Please output only the lines that begin at the line with "Malawi Government Delays Release of MVAC" and run through the end of the entries below, exactly as written. Drop all pictures.

*** Data provided Section Begins ***

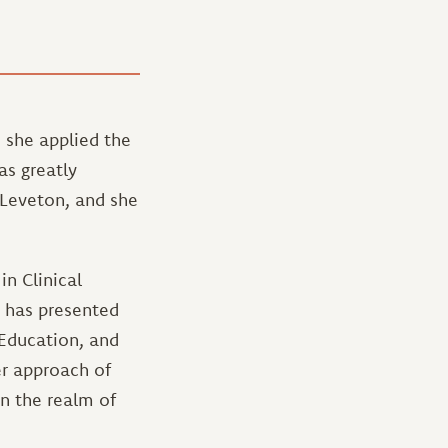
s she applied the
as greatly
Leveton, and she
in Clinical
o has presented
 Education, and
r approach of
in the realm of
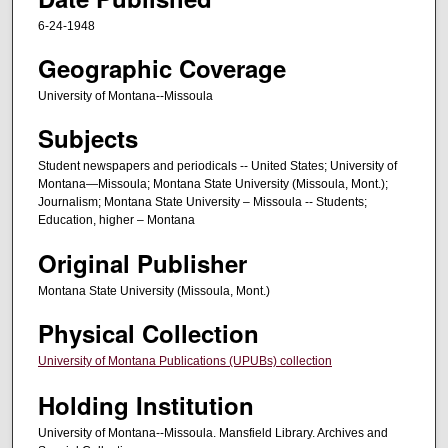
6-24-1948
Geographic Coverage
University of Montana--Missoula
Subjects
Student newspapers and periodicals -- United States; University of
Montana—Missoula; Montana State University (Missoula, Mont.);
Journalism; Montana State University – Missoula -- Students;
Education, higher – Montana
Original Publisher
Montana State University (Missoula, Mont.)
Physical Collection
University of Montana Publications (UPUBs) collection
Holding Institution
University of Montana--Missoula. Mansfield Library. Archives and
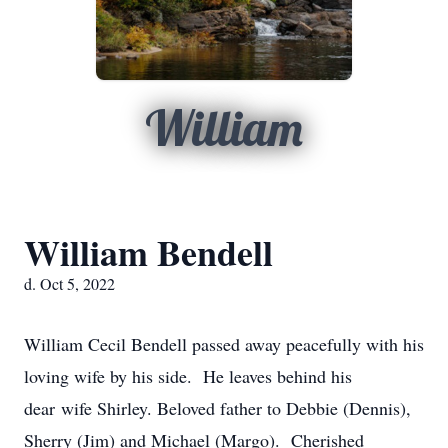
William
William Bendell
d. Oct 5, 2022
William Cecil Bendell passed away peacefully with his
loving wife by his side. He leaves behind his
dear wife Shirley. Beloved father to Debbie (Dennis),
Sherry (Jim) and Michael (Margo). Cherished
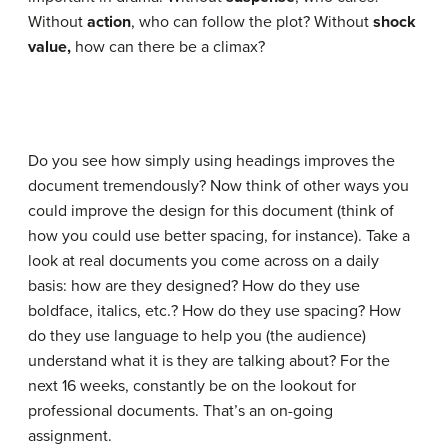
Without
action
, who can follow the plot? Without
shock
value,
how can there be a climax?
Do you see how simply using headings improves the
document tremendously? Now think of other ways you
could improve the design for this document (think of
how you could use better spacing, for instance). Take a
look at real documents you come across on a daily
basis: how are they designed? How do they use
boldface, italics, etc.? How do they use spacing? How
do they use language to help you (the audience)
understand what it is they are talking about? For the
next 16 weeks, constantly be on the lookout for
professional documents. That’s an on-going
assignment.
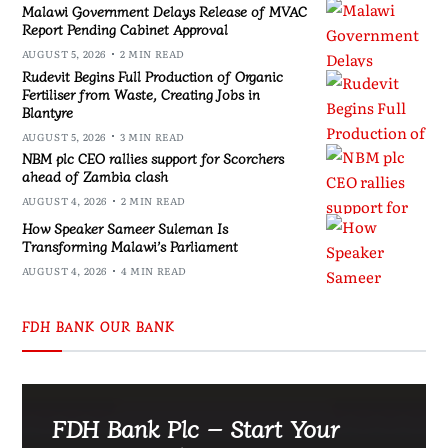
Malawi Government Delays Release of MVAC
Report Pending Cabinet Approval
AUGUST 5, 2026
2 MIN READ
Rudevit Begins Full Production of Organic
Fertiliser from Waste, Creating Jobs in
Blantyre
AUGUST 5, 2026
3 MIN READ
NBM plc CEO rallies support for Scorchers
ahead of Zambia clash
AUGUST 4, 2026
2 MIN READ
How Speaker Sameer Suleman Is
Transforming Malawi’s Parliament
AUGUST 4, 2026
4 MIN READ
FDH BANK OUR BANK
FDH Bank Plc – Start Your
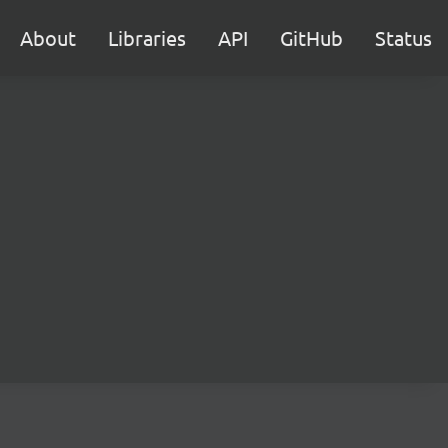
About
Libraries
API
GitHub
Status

*** Data provided Section Ends ***

→ Solution
Malawi Government Delays Release of MVAC
Report Pending Cabinet Approval
AUGUST 5, 2026
2 MIN READ
Rudevit Begins Full Production of Organic
Fertiliser from Waste, Creating Jobs in
Blantyre
AUGUST 5, 2026
3 MIN READ
NBM plc CEO rallies support for Scorchers
ahead of Zambia clash
AUGUST 4, 2026
2 MIN READ
How Speaker Sameer Suleman Is
Transforming Malawi’s Parliament
AUGUST 4, 2026
4 MIN READ
FDH BANK OUR BANK
FDH Bank Plc – Start Your
About
Libraries
API
GitHub
Status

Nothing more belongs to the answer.